Her fingers traced the grilled meat on her plate, and he’d never been more envious of a stupid piece of food as he was then.
“Well, I guess since we have nothing else to do, I’ll tell you. There was once a man and a woman”—her eyes caught Robin’s and her smile was shy as she said—“and this is a story of how they fell in love.”
It was like a fist to his gut.
Was she admitting to being in love with him? He was sure he felt something…well, something more than mere lust with her. But love wasn’t a word he was comfortable using yet. Though their souls and bodies understood they’d been crafted one for the other, love wasn’t instantaneous in Kingdom. It was inevitable, but not always immediate.
“Love,” Callum snorted.
“Oh, but not just any kind of love.” She held up a finger. “This is a story of intrigue. Forbidden lusts. And murder.”
With those words she held his men in the palm of her hand.
“Once upon a time,” she began, “a long, long time ago, there lived a genie named, well…” She chuckled. “Jinni.”
That was the moment Robin realized three things.
One. She was a master storyteller. Better than most. She had a way with her words, a way that painted vivid pictures so that one not only heard the story, but saw it in their mind’s eye.
Rupert stuttered with wide eyes several minutes later, “And what happened then? Was he found?”
She gave him a sad little smile. “Jinni was tossed to the ground by the sultan’s guards, reaching out for his lover, but she denounced him. Screaming that he’d murdered their king.”
Gasps sounded all around. Even John was riveted by the story, barely lifting his tankard to his lips, as if to move would make him miss a moment of her tale.
The second thing Robin realized was that in her own roundabout way, she was telling the men in the only way she knew how, her history. Her story. Who she really was. They’d never know the gift she shared with them, for she could never reveal that she was the daughter of the couple, but he knew, and it was enough.
“The giant metal bird crashed to the ground, killing almost everyone within its bowels instantly, save for a woman named Paz—”
“A metal bird,” Rupert breathed, “was it the same one as transported that man from before?”
She lifted her brows and smiled. “Um, quite similar, yes. Anyhow.” She lifted her hand, making an arcing motion. “It crashed with the violence of an avalanche. But Paz was pulled from the wreckage by a golem. A man made of wax, who many claimed had no heart, no soul left him, and yet”—her eyes flickered to Robin’s—“they were bound from the moment their eyes met.”

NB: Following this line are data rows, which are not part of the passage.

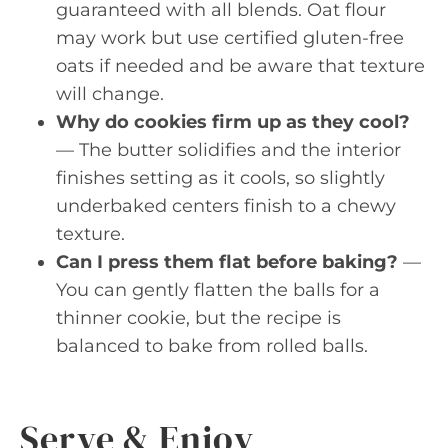
guaranteed with all blends. Oat flour
may work but use certified gluten-free
oats if needed and be aware that texture
will change.
Why do cookies firm up as they cool?
— The butter solidifies and the interior
finishes setting as it cools, so slightly
underbaked centers finish to a chewy
texture.
Can I press them flat before baking?
—
You can gently flatten the balls for a
thinner cookie, but the recipe is
balanced to bake from rolled balls.
Serve & Enjoy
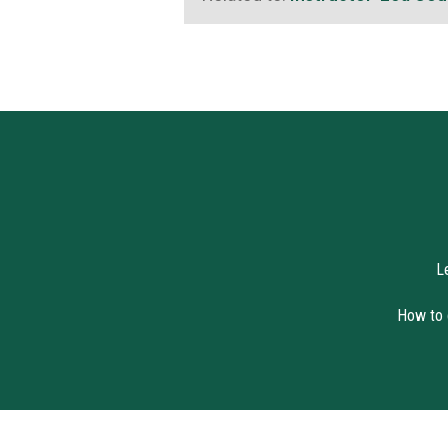
L
How to c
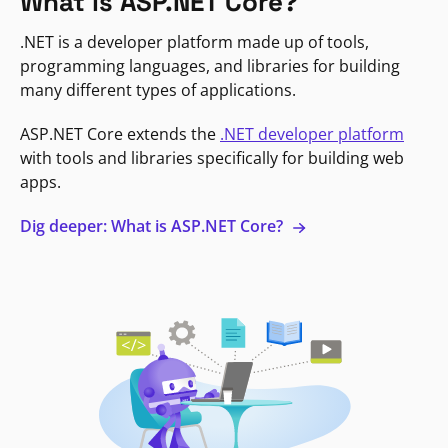
What is ASP.NET Core?
.NET is a developer platform made up of tools,
programming languages, and libraries for building
many different types of applications.
ASP.NET Core extends the
.NET developer platform
with tools and libraries specifically for building web
apps.
Dig deeper: What is ASP.NET Core?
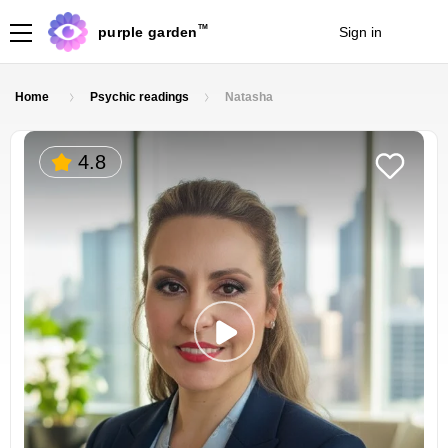
TM
purple garden
Sign in
Join
Home
Psychic readings
Natasha
4.8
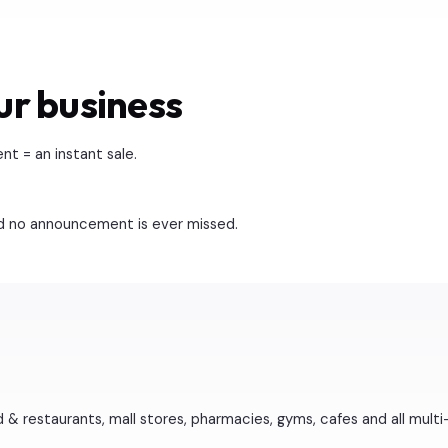
ur business
 = an instant sale.
nd no announcement is ever missed.
 & restaurants, mall stores, pharmacies, gyms, cafes and all multi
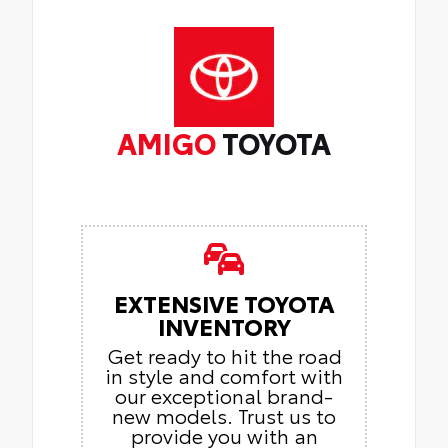
AMIGO
TOYOTA
EXTENSIVE TOYOTA
INVENTORY
Get ready to hit the road
in style and comfort with
our exceptional brand-
new models. Trust us to
provide you with an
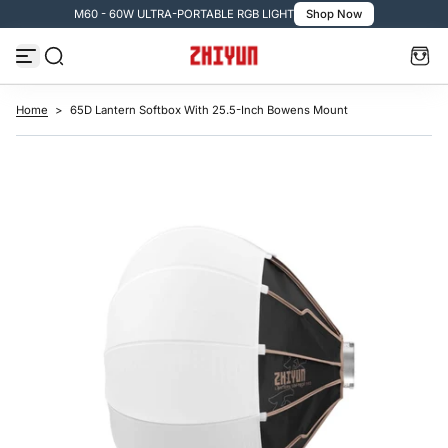
TABLE RGB LIGHT
Shop Now
🚚 Free Shipping over $
S
k
i
p
t
o
c
Home
>
65D Lantern Softbox With 25.5-Inch Bowens Mount
o
n
t
e
n
t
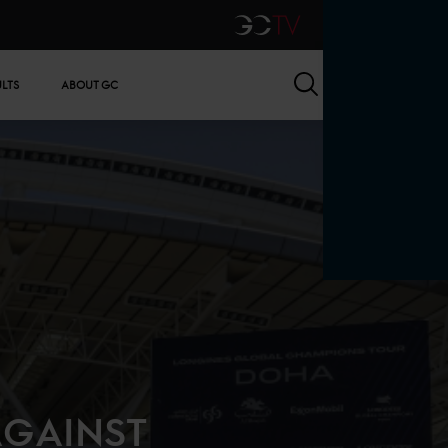
GCTV
Search
ULTS
ABOUT GC
AGAINST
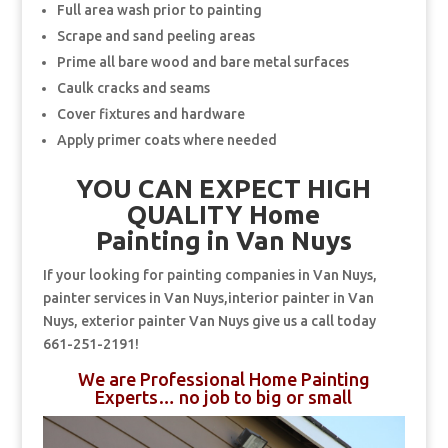
Full area wash prior to painting
Scrape and sand peeling areas
Prime all bare wood and bare metal surfaces
Caulk cracks and seams
Cover fixtures and hardware
Apply primer coats where needed
YOU CAN EXPECT HIGH
QUALITY Home
Painting in Van Nuys
If your looking for painting companies in Van Nuys,
painter services in Van Nuys,interior painter in Van
Nuys, exterior painter Van Nuys give us a call today
661-251-2191!
We are Professional Home Painting
Experts… no job to big or small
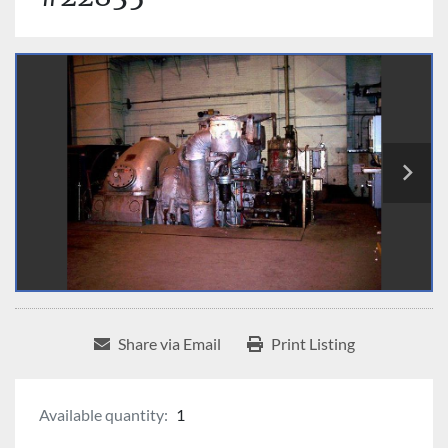
Share via Email
Print Listing
Available quantity:
1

The third thing Robin knew was that he could never imagine a life without her in it…
Chapter 14
They lay under the stars. Nixie hadn’t thought it a smart move to sleep together within the tight confines of the tent. Her body still ached. The drink and story time had done wonders for her peace of mind, but she was still horny as hell. And at least out in the open, she wouldn’t be tempted to initiate anything else with him.
Robin laid sleeping beside her, with his arms crossed in an X formation upon his slowly rising and falling chest. The rest of the men were in their tents, and all of the campfires had been extinguished except for theirs. It didn’t really give off any heat, though, it was too small, but it did give her a little light to see by.
The stars tonight seemed almost unreal. Glowing like tiny jeweled dagger tips. For the first time in a long time, she wondered what her parents were doing. Dad had always loved stargazing. Growing up, it’d been a hobby she’d developed an affinity for herself.
“Thank you for the story tonight,” Robin said.
She glanced over at him. “I thought you were sleeping.”
“Can’t.” He rolled onto his side, his blue eyes intense and moody. “I can’t stop thinking.”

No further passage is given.